Input records:
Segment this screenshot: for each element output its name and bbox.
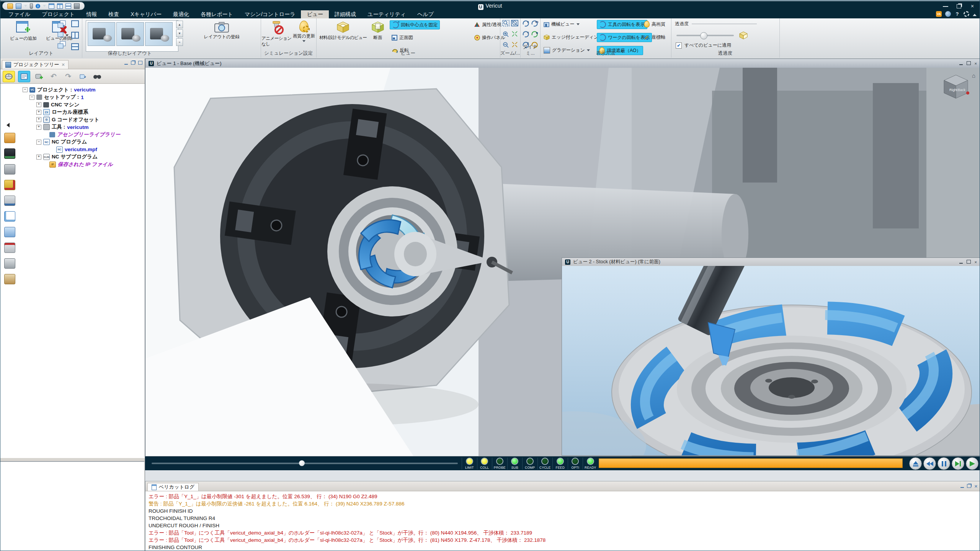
- expander-icon[interactable]: +: [36, 155, 41, 160]
- menu-tab-xcaliper[interactable]: Xキャリパー: [125, 10, 167, 18]
- arrange-views-icons[interactable]: [57, 20, 70, 50]
- section-button[interactable]: 断面: [369, 21, 387, 41]
- minimize-button[interactable]: [943, 3, 948, 7]
- saved-layout-thumb-3[interactable]: [145, 22, 173, 46]
- undo-button[interactable]: ↶: [48, 71, 59, 82]
- tree-item-cnc-machine[interactable]: + CNC マシン: [36, 101, 145, 109]
- tree-item-ip-files[interactable]: IP 保存された IP ファイル: [43, 161, 145, 168]
- add-view-button[interactable]: ビューの追加: [6, 21, 41, 41]
- home-view-icon[interactable]: ⌂: [972, 72, 975, 79]
- pause-button[interactable]: [938, 457, 950, 470]
- tab-close-icon[interactable]: ✕: [61, 62, 65, 67]
- tree-item-gcode-offset[interactable]: + G G コードオフセット: [36, 116, 145, 124]
- expander-icon[interactable]: −: [36, 140, 41, 145]
- quality-update-button[interactable]: 画質の更新: [292, 21, 316, 42]
- menu-tab-project[interactable]: プロジェクト: [36, 10, 80, 18]
- panel-maximize-icon[interactable]: [138, 61, 142, 65]
- saved-layout-thumb-1[interactable]: [88, 22, 115, 46]
- assistant-icon[interactable]: VA: [936, 11, 942, 17]
- log-minimize-icon[interactable]: [960, 484, 964, 488]
- scroll-down-button[interactable]: ▼: [176, 29, 183, 37]
- settings-gear-icon[interactable]: [964, 11, 969, 17]
- tree-item-local-csys[interactable]: + ZX ローカル座標系: [36, 109, 145, 116]
- close-button[interactable]: ×: [970, 3, 975, 9]
- tree-item-nc-subprogram[interactable]: + SUB NC サブプログラム: [36, 153, 145, 161]
- log-float-icon[interactable]: [967, 484, 971, 488]
- menu-tab-inspect[interactable]: 検査: [103, 10, 125, 18]
- panel-float-icon[interactable]: [131, 61, 135, 65]
- menu-tab-configuration[interactable]: 詳細構成: [329, 10, 362, 18]
- tree-collapse-arrow[interactable]: [7, 122, 10, 129]
- transparency-slider-knob[interactable]: [700, 32, 707, 39]
- report-icon[interactable]: [4, 243, 15, 253]
- high-quality-button[interactable]: 高画質: [642, 20, 667, 28]
- export-model-button[interactable]: [77, 71, 88, 82]
- saved-layout-thumb-2[interactable]: [116, 22, 144, 46]
- progress-slider-knob[interactable]: [299, 460, 305, 466]
- view1-restore-icon[interactable]: [967, 61, 971, 65]
- machine-station-icon[interactable]: [4, 164, 15, 174]
- expander-icon[interactable]: +: [36, 102, 41, 107]
- mouse-mode-button[interactable]: [3, 71, 15, 82]
- menu-tab-help[interactable]: ヘルプ: [412, 10, 439, 18]
- no-animation-button[interactable]: アニメーションなし: [261, 21, 292, 47]
- zoom-icons[interactable]: [502, 20, 518, 51]
- log-close-icon[interactable]: ✕: [974, 484, 978, 489]
- tree-item-nc-file[interactable]: NC vericutm.mpf: [50, 146, 145, 153]
- rewind-button[interactable]: [923, 457, 936, 470]
- help-icon[interactable]: ?: [954, 11, 960, 17]
- menu-tab-info[interactable]: 情報: [80, 10, 103, 18]
- restore-button[interactable]: [957, 4, 961, 8]
- layout-presets-icons[interactable]: [71, 20, 79, 51]
- apply-all-checkbox[interactable]: ✔: [676, 42, 682, 49]
- menu-tab-reports[interactable]: 各種レポート: [195, 10, 239, 18]
- view2-title-bar[interactable]: U ビュー 2 - Stock (材料ビュー) (常に前面) ×: [562, 258, 980, 266]
- transparency-cube-icon[interactable]: [739, 31, 748, 39]
- expander-icon[interactable]: +: [36, 110, 41, 115]
- step-button[interactable]: [952, 457, 964, 470]
- menu-tab-utilities[interactable]: ユーティリティ: [362, 10, 412, 18]
- reset-button[interactable]: [909, 457, 922, 470]
- transparency-slider[interactable]: [676, 35, 734, 36]
- view2-minimize-icon[interactable]: [959, 260, 963, 264]
- quality-dropdown-icon[interactable]: [302, 40, 305, 42]
- view-capture-icon[interactable]: [4, 227, 15, 237]
- add-setup-button[interactable]: [33, 71, 45, 82]
- view1-minimize-icon[interactable]: [959, 61, 963, 65]
- expander-icon[interactable]: +: [36, 117, 41, 122]
- axis-strip-icon[interactable]: [4, 211, 15, 222]
- tree-item-project[interactable]: − VC プロジェクト :vericutm: [23, 86, 145, 94]
- expander-icon[interactable]: −: [23, 87, 28, 92]
- log-tab[interactable]: ベリカットログ: [147, 483, 199, 491]
- log-body[interactable]: エラー : 部品「Y_1_」は最小制限値 -301 を超えました。位置 26.5…: [145, 491, 980, 551]
- view2-restore-icon[interactable]: [967, 260, 971, 264]
- view2-viewport[interactable]: [562, 266, 980, 455]
- material-design-view-button[interactable]: 材料/設計モデルのビュー: [318, 21, 368, 41]
- panel-minimize-icon[interactable]: [124, 61, 128, 65]
- tree-item-setup[interactable]: − セットアップ :1: [29, 94, 145, 101]
- menu-tab-view[interactable]: ビュー: [301, 10, 329, 18]
- tree-item-tools[interactable]: + 工具 :vericutm: [36, 124, 145, 131]
- orientation-cube[interactable]: ⌂ Right Back: [942, 73, 970, 102]
- progress-slider[interactable]: [152, 463, 458, 464]
- expander-icon[interactable]: +: [36, 125, 41, 130]
- expander-icon[interactable]: −: [29, 95, 34, 100]
- project-tree-tab[interactable]: プロジェクトツリー ✕: [2, 60, 69, 69]
- play-button[interactable]: [966, 457, 978, 470]
- menu-tab-machine-controller[interactable]: マシン/コントローラ: [239, 10, 301, 18]
- tool-measure-icon[interactable]: [4, 196, 15, 206]
- coord-axes-button[interactable]: 座標軸: [642, 33, 667, 41]
- status-globe-icon[interactable]: [945, 11, 951, 17]
- scroll-more-button[interactable]: »: [176, 38, 183, 46]
- front-view-button[interactable]: 正面図: [390, 33, 415, 42]
- attributes-perspective-button[interactable]: 属性/透視: [472, 20, 503, 29]
- history-clock-icon[interactable]: [4, 274, 15, 284]
- view1-title-bar[interactable]: U ビュー 1 - Base (機械ビュー) ×: [145, 59, 980, 68]
- collision-check-icon[interactable]: [4, 180, 15, 190]
- menu-tab-file[interactable]: ファイル: [3, 10, 36, 18]
- view1-close-icon[interactable]: ×: [975, 61, 977, 66]
- fix-rotation-center-button[interactable]: + 回転中心点を固定: [390, 20, 440, 29]
- register-layout-button[interactable]: レイアウトの登録: [197, 21, 247, 40]
- menu-tab-optimize[interactable]: 最適化: [167, 10, 195, 18]
- tree-detail-button[interactable]: [18, 71, 30, 82]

Goal of the exercise: Show the lines of the entries that include the string "setup", copying each in full.

Finished exercise:
- add-setup-button[interactable]: [33, 71, 45, 82]
- tree-item-setup[interactable]: − セットアップ :1: [29, 94, 145, 101]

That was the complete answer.